*** The records ***

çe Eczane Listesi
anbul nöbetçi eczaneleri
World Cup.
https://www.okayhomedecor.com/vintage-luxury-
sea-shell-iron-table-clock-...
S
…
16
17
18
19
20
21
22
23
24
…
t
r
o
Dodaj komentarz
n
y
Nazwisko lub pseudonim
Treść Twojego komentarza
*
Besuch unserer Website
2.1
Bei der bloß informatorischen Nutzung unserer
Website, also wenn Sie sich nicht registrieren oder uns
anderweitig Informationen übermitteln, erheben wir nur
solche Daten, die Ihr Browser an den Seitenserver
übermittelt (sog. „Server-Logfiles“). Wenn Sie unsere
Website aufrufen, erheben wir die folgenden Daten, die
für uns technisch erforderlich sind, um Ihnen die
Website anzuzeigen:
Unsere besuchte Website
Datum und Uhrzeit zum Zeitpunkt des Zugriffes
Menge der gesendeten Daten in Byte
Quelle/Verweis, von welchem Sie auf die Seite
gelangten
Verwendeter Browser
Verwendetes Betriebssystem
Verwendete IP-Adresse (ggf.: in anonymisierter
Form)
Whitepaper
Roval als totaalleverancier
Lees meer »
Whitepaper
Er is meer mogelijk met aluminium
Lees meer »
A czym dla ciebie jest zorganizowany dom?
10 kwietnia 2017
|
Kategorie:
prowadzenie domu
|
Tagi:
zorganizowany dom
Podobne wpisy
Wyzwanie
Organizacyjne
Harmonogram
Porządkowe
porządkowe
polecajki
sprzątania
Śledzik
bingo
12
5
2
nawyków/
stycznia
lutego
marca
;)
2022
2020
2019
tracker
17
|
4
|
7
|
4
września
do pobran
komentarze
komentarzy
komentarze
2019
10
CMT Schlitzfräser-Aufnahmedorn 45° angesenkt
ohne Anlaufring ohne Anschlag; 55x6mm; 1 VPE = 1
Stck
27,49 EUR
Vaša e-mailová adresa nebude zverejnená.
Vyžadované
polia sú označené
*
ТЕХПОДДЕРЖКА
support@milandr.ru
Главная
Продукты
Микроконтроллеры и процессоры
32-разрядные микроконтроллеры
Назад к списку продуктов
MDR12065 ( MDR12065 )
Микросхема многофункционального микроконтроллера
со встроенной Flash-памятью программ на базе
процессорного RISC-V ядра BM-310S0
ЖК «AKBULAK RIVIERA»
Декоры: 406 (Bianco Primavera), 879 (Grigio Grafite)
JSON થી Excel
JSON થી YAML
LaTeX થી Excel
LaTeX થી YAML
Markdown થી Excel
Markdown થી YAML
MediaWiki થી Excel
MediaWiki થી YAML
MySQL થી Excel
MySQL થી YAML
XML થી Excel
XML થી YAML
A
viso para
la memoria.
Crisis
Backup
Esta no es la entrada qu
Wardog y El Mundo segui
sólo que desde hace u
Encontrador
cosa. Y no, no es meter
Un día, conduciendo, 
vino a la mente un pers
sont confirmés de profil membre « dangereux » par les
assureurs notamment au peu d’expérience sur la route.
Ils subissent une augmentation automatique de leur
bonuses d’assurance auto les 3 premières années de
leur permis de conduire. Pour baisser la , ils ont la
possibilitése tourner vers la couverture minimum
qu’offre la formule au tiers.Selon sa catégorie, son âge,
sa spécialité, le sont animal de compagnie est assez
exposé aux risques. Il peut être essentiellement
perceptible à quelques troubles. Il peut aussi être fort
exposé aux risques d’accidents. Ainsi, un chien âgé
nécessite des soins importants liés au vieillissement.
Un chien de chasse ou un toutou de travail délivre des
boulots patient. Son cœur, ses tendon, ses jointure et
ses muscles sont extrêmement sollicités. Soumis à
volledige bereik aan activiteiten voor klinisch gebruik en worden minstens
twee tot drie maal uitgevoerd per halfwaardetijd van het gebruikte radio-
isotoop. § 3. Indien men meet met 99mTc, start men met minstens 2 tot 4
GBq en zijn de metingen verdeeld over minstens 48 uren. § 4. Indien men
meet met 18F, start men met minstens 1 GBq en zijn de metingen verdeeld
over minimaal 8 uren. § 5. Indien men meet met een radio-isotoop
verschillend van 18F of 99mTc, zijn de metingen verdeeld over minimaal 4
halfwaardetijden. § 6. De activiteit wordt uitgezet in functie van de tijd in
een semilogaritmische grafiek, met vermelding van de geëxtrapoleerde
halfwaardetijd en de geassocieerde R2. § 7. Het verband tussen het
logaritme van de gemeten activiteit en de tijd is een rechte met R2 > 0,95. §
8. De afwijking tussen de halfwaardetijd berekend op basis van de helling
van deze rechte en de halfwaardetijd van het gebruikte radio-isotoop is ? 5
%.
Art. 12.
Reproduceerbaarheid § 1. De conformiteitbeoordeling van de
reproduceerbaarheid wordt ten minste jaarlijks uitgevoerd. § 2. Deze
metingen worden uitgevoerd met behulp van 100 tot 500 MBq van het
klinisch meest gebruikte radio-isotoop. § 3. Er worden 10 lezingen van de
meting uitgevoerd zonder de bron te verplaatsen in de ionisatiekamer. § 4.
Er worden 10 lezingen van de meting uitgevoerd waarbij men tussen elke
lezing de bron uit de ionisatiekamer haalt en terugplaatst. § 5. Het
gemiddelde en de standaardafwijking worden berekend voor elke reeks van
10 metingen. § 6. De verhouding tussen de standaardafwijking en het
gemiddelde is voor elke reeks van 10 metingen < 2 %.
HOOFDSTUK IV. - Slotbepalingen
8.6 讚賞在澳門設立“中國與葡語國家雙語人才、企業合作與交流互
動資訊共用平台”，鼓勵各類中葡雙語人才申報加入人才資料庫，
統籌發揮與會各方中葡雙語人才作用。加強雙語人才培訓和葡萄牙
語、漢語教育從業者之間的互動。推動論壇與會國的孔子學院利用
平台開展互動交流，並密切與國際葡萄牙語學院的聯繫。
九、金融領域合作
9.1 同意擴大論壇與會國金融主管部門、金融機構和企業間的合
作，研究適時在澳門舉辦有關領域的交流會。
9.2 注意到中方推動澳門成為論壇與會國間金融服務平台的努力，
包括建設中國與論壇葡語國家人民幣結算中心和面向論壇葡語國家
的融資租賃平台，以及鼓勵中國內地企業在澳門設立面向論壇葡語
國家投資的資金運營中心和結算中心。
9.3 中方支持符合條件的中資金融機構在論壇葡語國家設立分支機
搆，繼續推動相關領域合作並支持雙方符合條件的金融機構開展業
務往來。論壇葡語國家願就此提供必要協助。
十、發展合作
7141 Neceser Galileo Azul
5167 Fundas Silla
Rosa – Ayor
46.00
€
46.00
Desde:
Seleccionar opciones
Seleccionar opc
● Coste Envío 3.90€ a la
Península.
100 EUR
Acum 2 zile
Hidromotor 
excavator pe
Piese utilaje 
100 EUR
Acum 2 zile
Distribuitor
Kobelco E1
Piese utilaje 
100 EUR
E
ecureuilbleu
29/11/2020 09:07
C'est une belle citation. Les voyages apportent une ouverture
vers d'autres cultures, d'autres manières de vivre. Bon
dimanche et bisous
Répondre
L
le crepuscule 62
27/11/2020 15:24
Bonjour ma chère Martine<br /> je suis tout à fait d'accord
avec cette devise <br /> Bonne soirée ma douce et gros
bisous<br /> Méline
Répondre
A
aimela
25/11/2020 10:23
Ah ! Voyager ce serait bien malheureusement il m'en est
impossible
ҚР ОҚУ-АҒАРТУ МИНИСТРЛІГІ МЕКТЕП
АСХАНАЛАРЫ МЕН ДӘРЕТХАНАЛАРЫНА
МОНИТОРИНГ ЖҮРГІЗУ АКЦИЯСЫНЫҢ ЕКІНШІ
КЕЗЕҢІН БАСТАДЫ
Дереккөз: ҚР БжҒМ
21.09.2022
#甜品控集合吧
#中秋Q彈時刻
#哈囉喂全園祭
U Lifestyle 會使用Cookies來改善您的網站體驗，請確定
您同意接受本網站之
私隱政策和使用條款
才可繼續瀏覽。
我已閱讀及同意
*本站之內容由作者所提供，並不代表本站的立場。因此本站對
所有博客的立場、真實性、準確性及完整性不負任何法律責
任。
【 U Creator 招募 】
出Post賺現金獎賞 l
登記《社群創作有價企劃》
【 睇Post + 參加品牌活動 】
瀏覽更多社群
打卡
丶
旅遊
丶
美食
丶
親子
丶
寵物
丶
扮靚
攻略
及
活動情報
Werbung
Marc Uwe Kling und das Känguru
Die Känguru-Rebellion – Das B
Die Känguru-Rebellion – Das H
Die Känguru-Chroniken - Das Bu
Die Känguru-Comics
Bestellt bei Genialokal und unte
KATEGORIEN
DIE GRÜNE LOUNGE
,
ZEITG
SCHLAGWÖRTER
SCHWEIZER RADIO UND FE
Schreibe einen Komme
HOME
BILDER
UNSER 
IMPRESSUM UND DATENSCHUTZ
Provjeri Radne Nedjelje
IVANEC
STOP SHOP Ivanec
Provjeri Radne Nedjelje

***

* Work instructions: Show the lines where the word "minimaal" appears in the entries.

* Your response:
over minimaal 8 uren. § 5. Indien men meet met een radio-isotoop
verschillend van 18F of 99mTc, zijn de metingen verdeeld over minimaal 4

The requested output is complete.